→ Task requirements:
Leave every image out, and print the remaining lines below exactly.

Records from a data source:
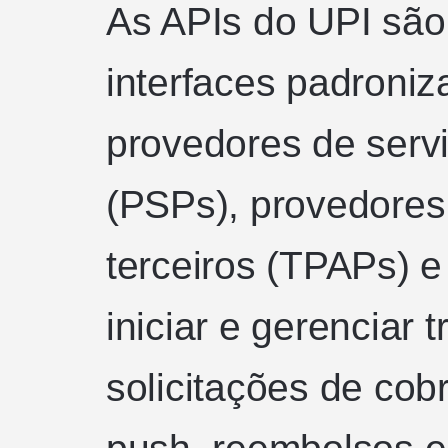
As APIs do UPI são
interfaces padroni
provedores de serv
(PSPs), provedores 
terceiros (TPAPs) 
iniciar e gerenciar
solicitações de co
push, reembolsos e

→ Exercise response:
As APIs do UPI são
interfaces padroni
provedores de serv
(PSPs), provedores 
terceiros (TPAPs) 
iniciar e gerenciar
solicitações de co
push, reembolsos e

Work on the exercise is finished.